#### WORK TO BE COMPLETED
If a line in the listing includes the word "target", copy it out.

--

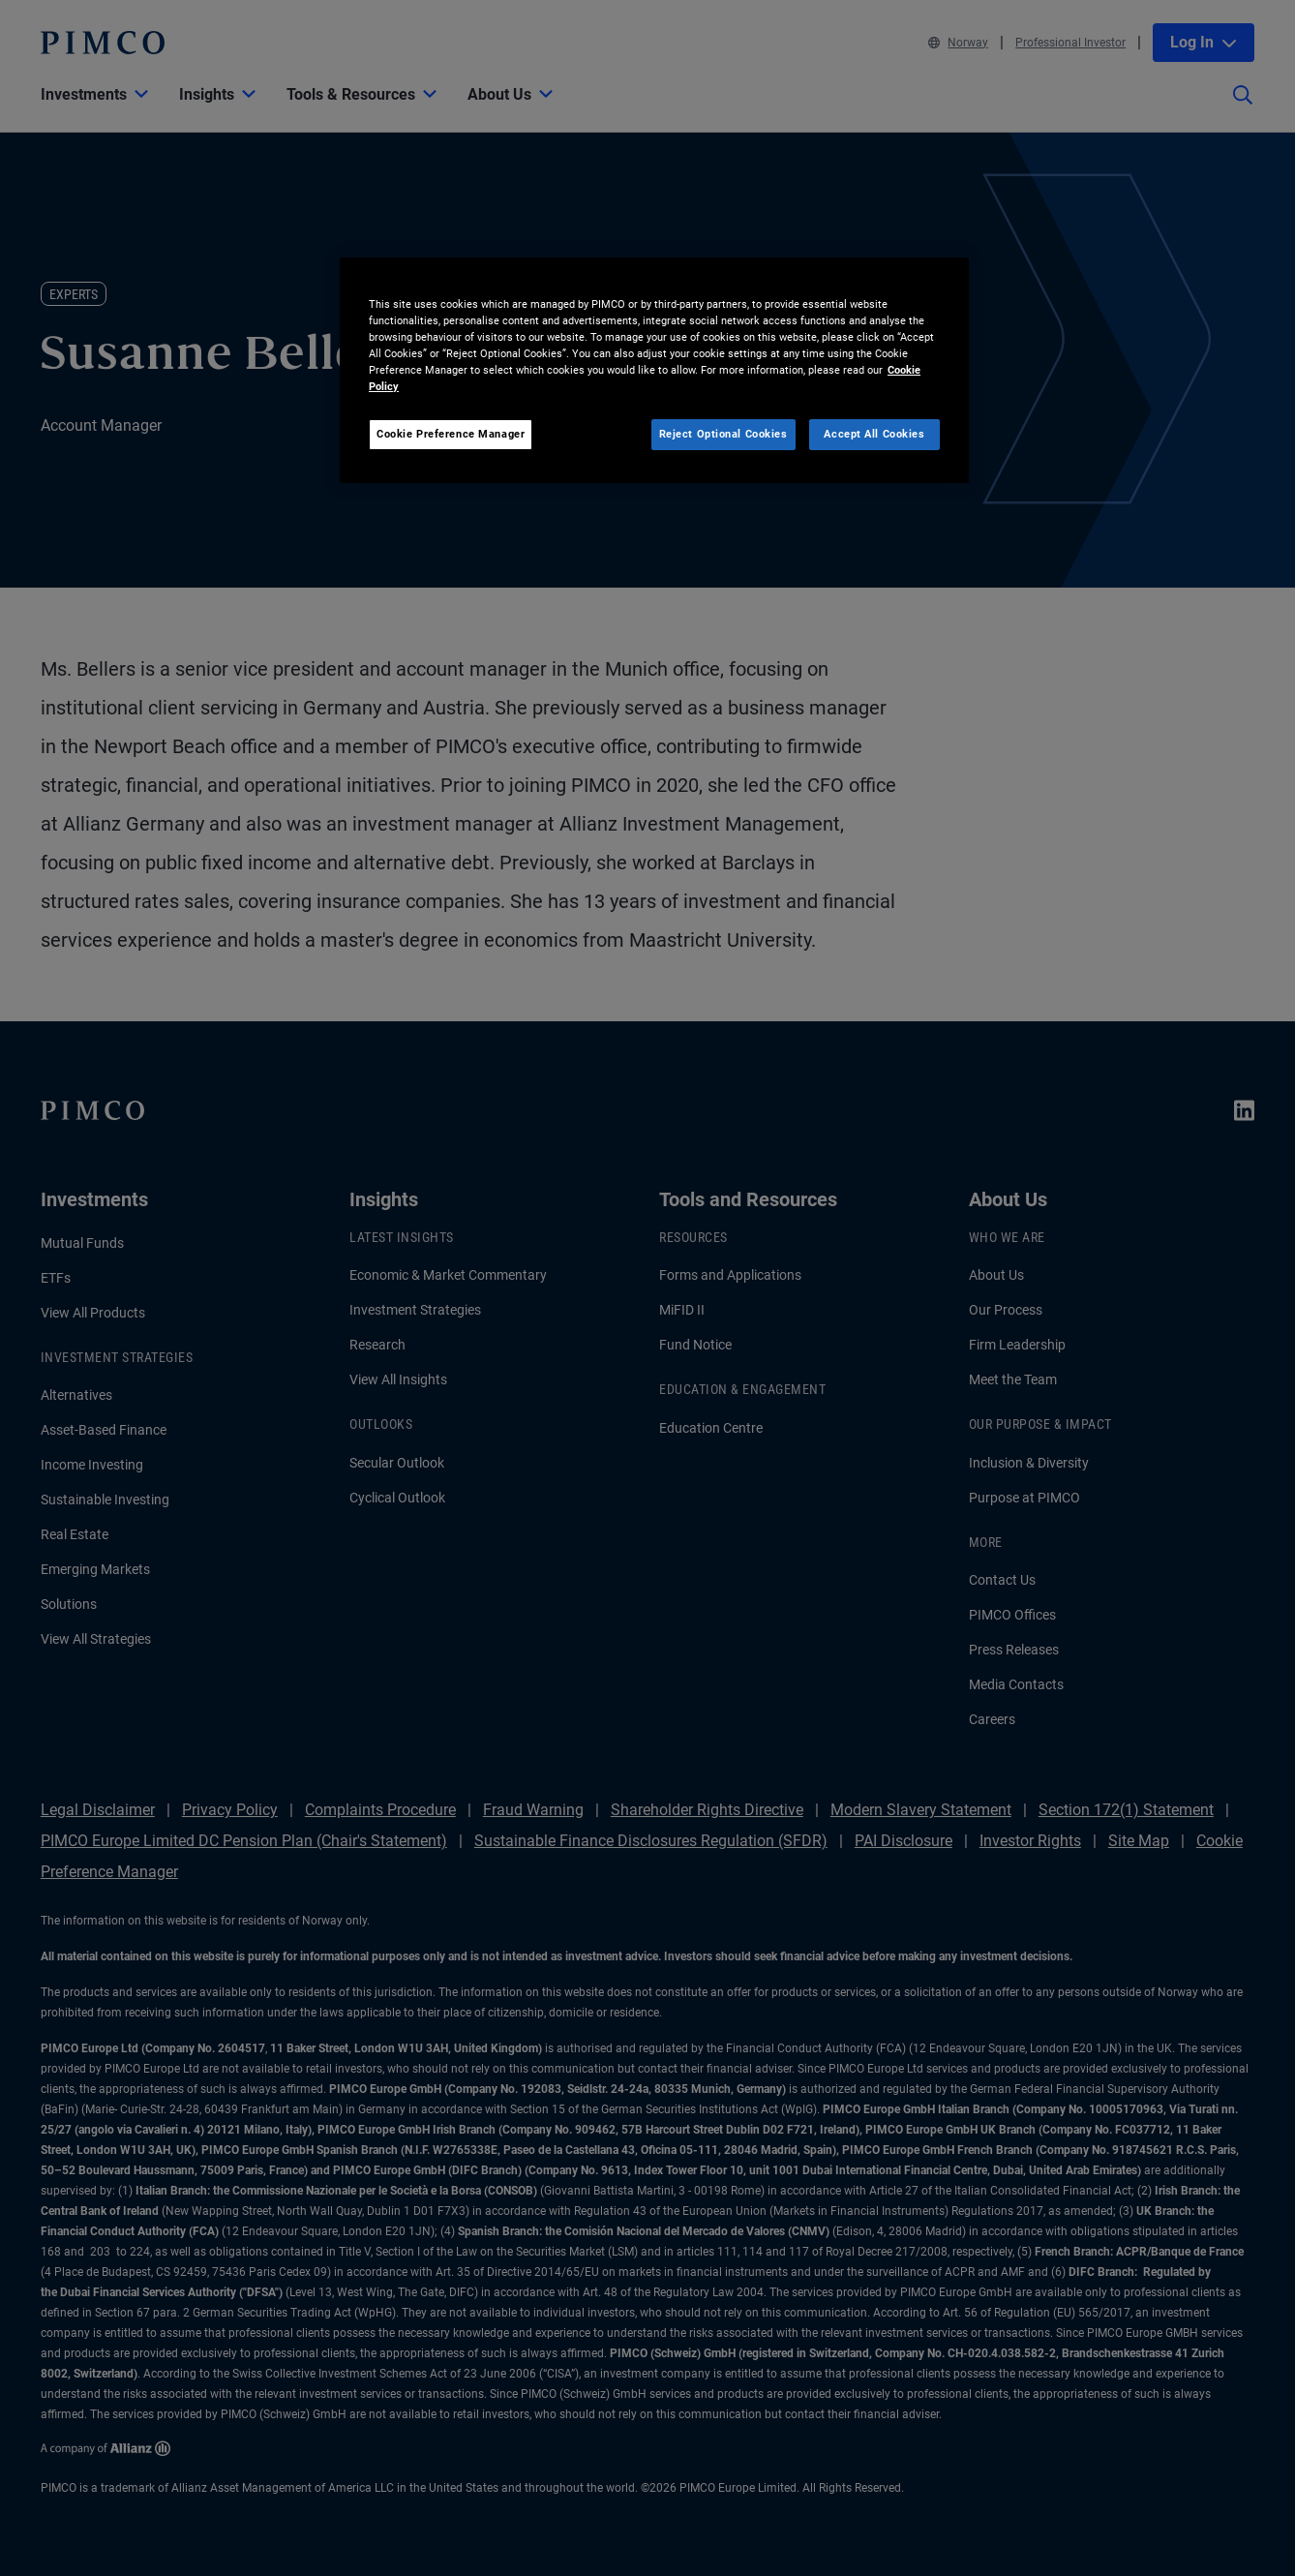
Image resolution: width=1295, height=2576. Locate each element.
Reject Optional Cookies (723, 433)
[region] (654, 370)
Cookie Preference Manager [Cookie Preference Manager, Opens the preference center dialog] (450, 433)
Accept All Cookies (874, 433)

--

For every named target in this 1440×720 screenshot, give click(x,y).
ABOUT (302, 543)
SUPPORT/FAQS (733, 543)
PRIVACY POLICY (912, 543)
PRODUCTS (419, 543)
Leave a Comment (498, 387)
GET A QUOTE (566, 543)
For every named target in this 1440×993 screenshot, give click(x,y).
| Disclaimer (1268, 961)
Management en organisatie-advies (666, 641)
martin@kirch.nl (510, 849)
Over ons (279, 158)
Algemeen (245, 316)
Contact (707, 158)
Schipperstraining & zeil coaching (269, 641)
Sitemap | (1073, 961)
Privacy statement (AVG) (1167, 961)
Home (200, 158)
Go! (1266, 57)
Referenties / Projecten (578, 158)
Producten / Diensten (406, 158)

--

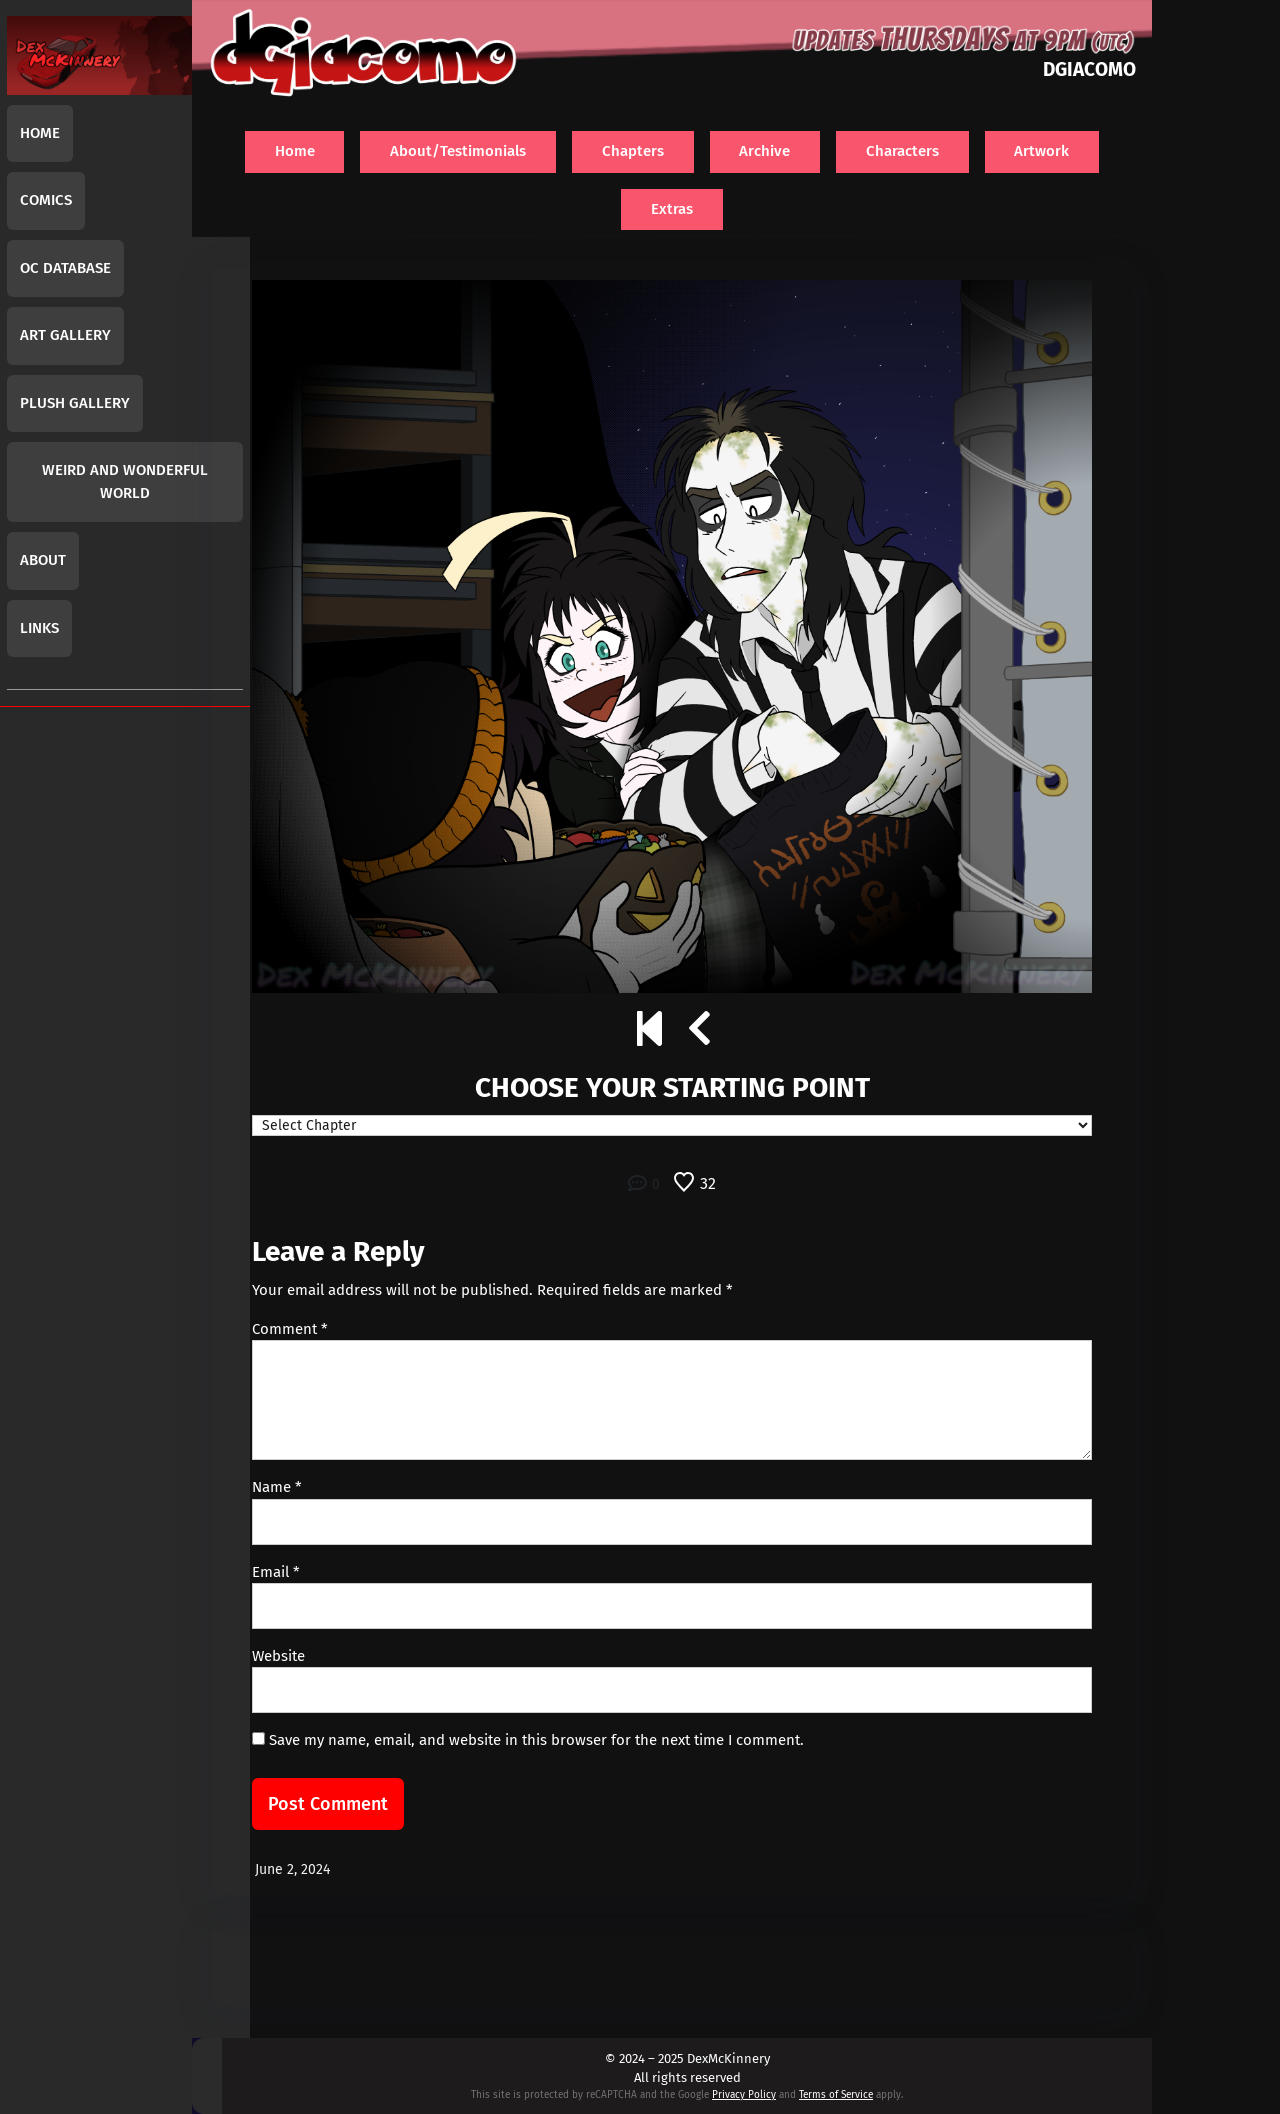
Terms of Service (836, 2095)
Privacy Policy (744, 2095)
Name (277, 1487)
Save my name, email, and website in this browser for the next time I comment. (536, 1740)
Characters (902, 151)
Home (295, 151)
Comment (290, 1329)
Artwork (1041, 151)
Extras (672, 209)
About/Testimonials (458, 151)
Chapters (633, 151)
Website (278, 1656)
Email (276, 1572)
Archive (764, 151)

--

#### SOLVED PROBLEM
For every named target in this 1440×720 screenshot, give click(x,y).
For every named target in this 1440×993 screenshot, give click(x,y).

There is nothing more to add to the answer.